On Thursday, the California Department of Public Health (CDPH) announced all health care workers that work indoors near or in direct contact with patients must be vaccinated against the coronavirus by September 30, eliminating a prior option that let unvaccinated employees opt for regular testing unless they have qualifying medical reasons or decline based on religious beliefs.
Dr. Coren said daily cases numbers and hospitalization rates are approaching levels not seen since last winter. Unvaccinated people continue to make up 88% of cases countywide, 99% of symptomatic cases and 95% of hospitalizations. Unvaccinated people who have had COVID are twice as likely to become reinfected than vaccinated people, according to a new CDC report. The study found that vaccination offers additional protection, greater than their own natural immunity, against reinfection for those who have had the virus.
The surge is due to the Delta variant, which accounts for 93% of all COVID cases in the United States, according to the Centers for Disease Control and Prevention (CDC).

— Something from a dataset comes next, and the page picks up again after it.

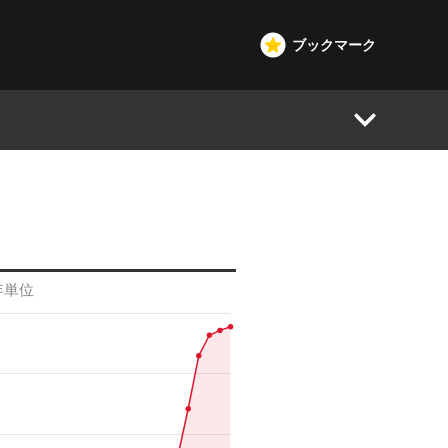
ブックマーク
年単位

California is seeing a steady uptick in cases and the Delta variant in Mendocino County has been confirmed by whole genome sequencing.
“COVID Delta variant is a different virus and it is swarming through our community with increased cases, hospitalizations and deaths. Our hospitals are beginning to show some stressing in staffing,” Cored said. He added that they are seeing younger people with symptomatic COVID infections, but no so far no children under 12 have been hospitalized for COVID.

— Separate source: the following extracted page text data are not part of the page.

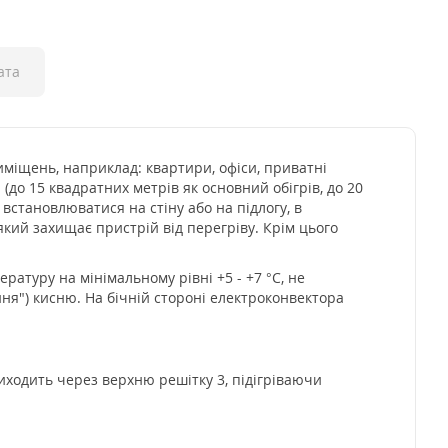
ата
иміщень, наприклад: квартири, офіси, приватні
(до 15 квадратних метрів як основний обігрів, до 20
встановлюватися на стіну або на підлогу, в
кий захищає пристрій від перегріву. Крім цього
туру на мінімальному рівні +5 - +7 °С, не
ня") кисню. На бічній стороні електроконвектора
виходить через верхню решітку 3, підігріваючи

The Delta variant has been found to have a viral load a thousand times greater than previous variants for both vaccinated and unvaccinated people. While fully vaccinated people are more protected from hospitalization or death from the virus, the CDC now says the virus can be transmitted by those fully vaccinated even without symptoms. The CDC advises “fully vaccinated people who have come into close contact with someone with suspected or confirmed COVID-19 to be tested 3-5 days after exposure, and to wear a mask in public indoor settings for 14 days or until they receive a negative test result.”
“The virus passes as quickly as the chickenpox, which is very very transmissible,” Public Health Officer Dr. Coren told the Board of Supervisors on Tuesday. Coren encouraged employers to test their employees and that anyone who feels sick should stay home and get tested.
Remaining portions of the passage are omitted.